40 Kg Sabu Digagalkan, Empat Terdakwa Divonis Seumur Hidup, Bandar 'Uncle' Masih Buron

Senin, 06 Juli 2026

BUALBUAL.com - Pengadilan Negeri Bengkalis menjatuhkan hukuman penjara seumur hidup kepada empat terdakwa kasus penyelundupan 40 kilogram sabu, yakni Jufrizal alias Jupri, Nanda, Yandi, dan Tia Septiani alias Tia.

Putusan tersebut dibacakan majelis hakim yang diketuai Herwindiyo Dewanto, didampingi hakim anggota Ardian Nur Rahman dan Geri Caniggia, dalam sidang yang digelar secara virtual pada Kamis (2/7/2026).

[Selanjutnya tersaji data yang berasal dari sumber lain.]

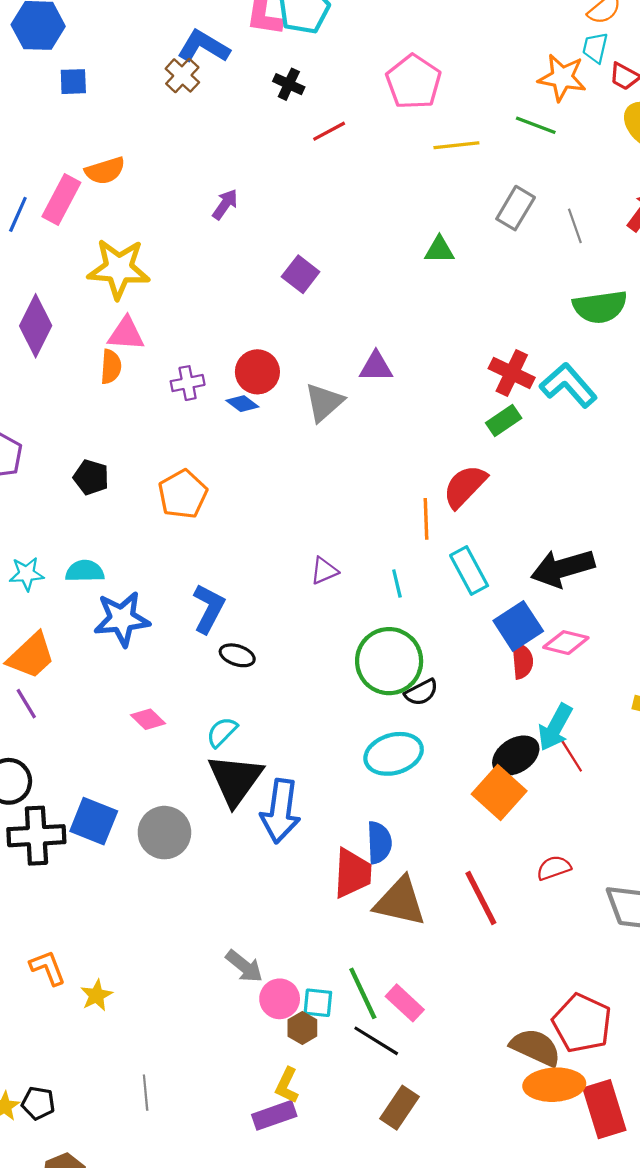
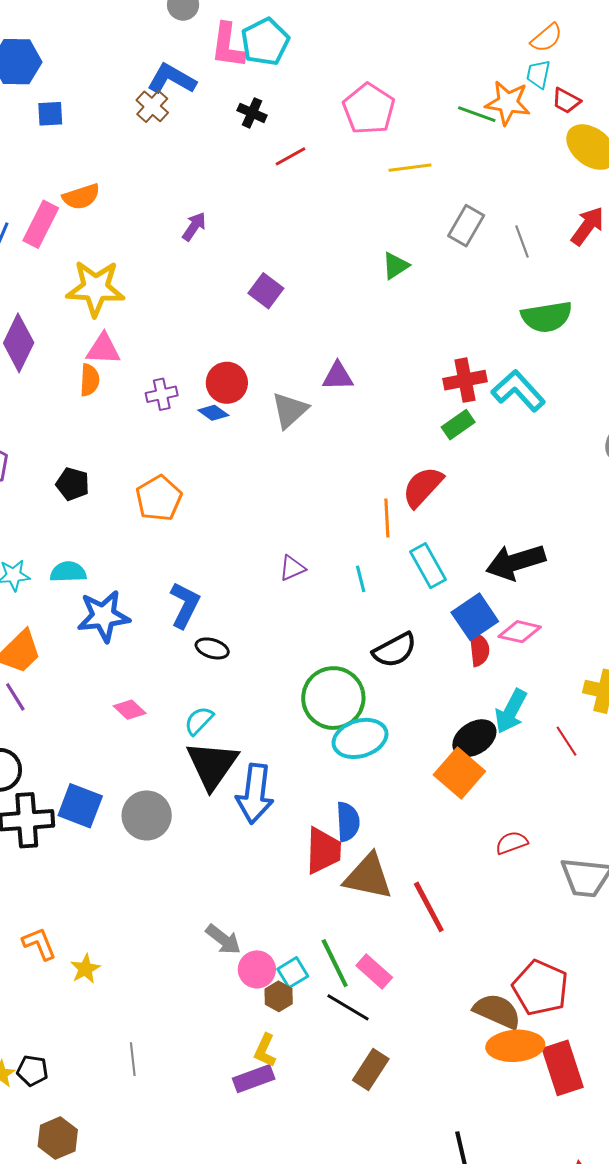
green line: (536, 125) -> (477, 114), moved
green triangle: (439, 250) -> (395, 266), turned -32
red cross: (512, 373) -> (465, 380), turned -36
green circle: (389, 661) -> (333, 698), moved
black semicircle: (421, 692) -> (395, 650), moved, size x1.4
red line: (572, 756) -> (567, 741), moved
red line: (481, 898) -> (429, 907), moved
cyan square: (318, 1003) -> (293, 973), turned -36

Para terdakwa mengikuti persidangan dari Lapas Selatpanjang, sementara jaksa dan penasihat hukum berada di Selatpanjang.

Vonis yang dijatuhkan majelis hakim lebih ringan dibanding tuntutan Jaksa Penuntut Umum (JPU) Kejaksaan Negeri Kepulauan Meranti yang sebelumnya meminta agar keempat terdakwa dijatuhi hukuman mati.

Dalam pertimbangannya, majelis hakim menyatakan para terdakwa terbukti secara sah dan meyakinkan terlibat dalam tindak pidana peredaran narkotika. Hakim juga menilai tidak terdapat alasan yang dapat meringankan perbuatan para terdakwa.

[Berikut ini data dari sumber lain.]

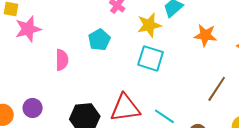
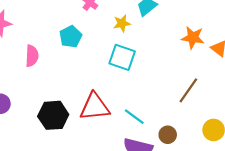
yellow star: (149, 25) -> (122, 23), size x0.7
orange star: (205, 35) -> (193, 38), moved

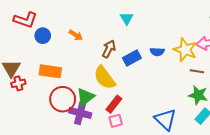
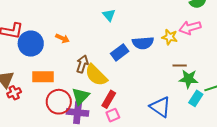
blue circle: (43, 36) -> (31, 44), size x1.6
brown arrow: (109, 49) -> (82, 64), moved
yellow star: (185, 50) -> (170, 37), size x0.7
blue semicircle: (157, 52) -> (143, 43), size x1.5
brown line: (197, 71) -> (180, 65), moved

Persidangan mengungkap bahwa jaringan penyelundupan tersebut diduga dikendalikan seorang bandar berinisial Uncle, yang hingga kini masih berstatus daftar pencarian orang (DPO) dan diduga berada di Malaysia. Tia berperan sebagai penghubung yang mengatur pergerakan kurir laut maupun kurir darat untuk membawa sabu dari perairan perbatasan Malaysia–Indonesia menuju wilayah Riau.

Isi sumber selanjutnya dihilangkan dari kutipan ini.